* [WHAT NEEDS TO BE DONE]: Please output the records below word for word and omit the pictures.

* [INFORMATION GIVEN]:
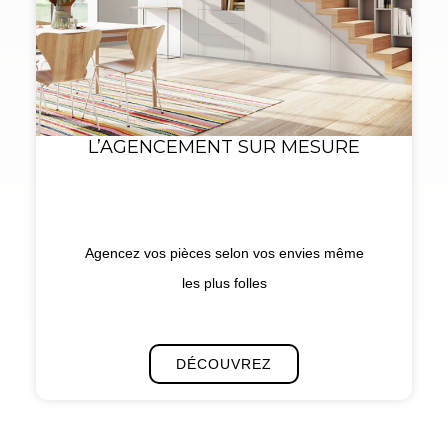
L’AGENCEMENT SUR MESURE
Agencez vos pièces selon vos envies même
les plus folles
DÉCOUVREZ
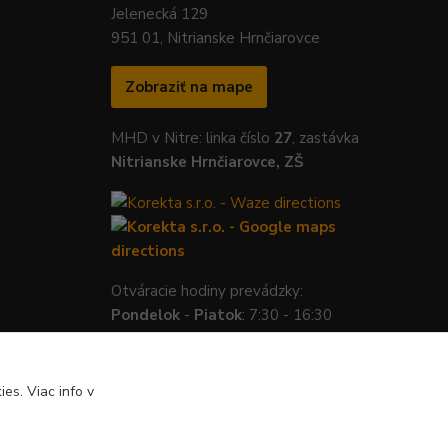
Jelenecká 129
951 01, Nitrianske Hrnčiarovce
Zobraziť na mape
MHD v Nitre: linka číslo
27
, zastávka
Nitrianske Hrnčiarovce, ZŠ
Otváracie hodiny prevádzky:
Pondelok
-
Piatok
: 7:30 - 16:30
es. Viac info v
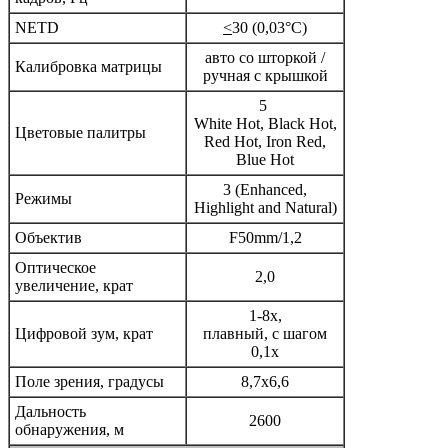
NETD
<
30 (0,03°C)
авто со шторкой /
Калибровка матрицы
ручная с крышкой
5
White Hot, Black Hot,
Цветовые палитры
Red Hot, Iron Red,
Blue Hot
3 (Enhanced,
Режимы
Highlight and Natural)
Объектив
F50mm/1,2
Оптическое
2,0
увеличение, крат
1-8x,
Цифровой зум, крат
плавный, с шагом
0,1x
Поле зрения, градусы
8,7x6,6
Дальность
2600
обнаружения, м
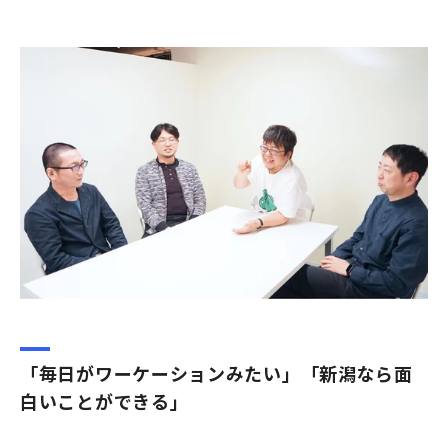
「毎日がワーケーションみたい」「新潟なら面
白いことができる」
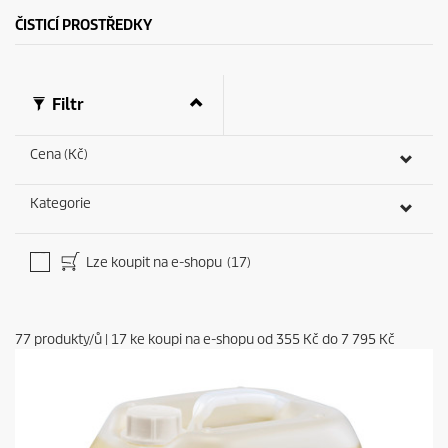
e
c
ČISTICÍ PROSTŘEDKY
e
n
z
e
Filtr
Cena (Kč)
Kategorie
Lze koupit na e-shopu
(17)
77
produkty/ů
|
17
ke koupi na e-shopu od
355 Kč
do
7 795 Kč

* [ANSWER TO THE EXERCISE]:
L’AGENCEMENT SUR MESURE
Agencez vos pièces selon vos envies même
les plus folles
DÉCOUVREZ
Jelenecká 129
951 01, Nitrianske Hrnčiarovce
Zobraziť na mape
MHD v Nitre: linka číslo
27
, zastávka
Nitrianske Hrnčiarovce, ZŠ
Otváracie hodiny prevádzky:
Pondelok
-
Piatok
: 7:30 - 16:30
es. Viac info v
NETD
<
30 (0,03°C)
авто со шторкой /
Калибровка матрицы
ручная с крышкой
5
White Hot, Black Hot,
Цветовые палитры
Red Hot, Iron Red,
Blue Hot
3 (Enhanced,
Режимы
Highlight and Natural)
Объектив
F50mm/1,2
Оптическое
2,0
увеличение, крат
1-8x,
Цифровой зум, крат
плавный, с шагом
0,1x
Поле зрения, градусы
8,7x6,6
Дальность
2600
обнаружения, м
「毎日がワーケーションみたい」「新潟なら面
白いことができる」
e
c
ČISTICÍ PROSTŘEDKY
e
n
z
e
Filtr
Cena (Kč)
Kategorie
Lze koupit na e-shopu
(17)
77
produkty/ů
|
17
ke koupi na e-shopu od
355 Kč
do
7 795 Kč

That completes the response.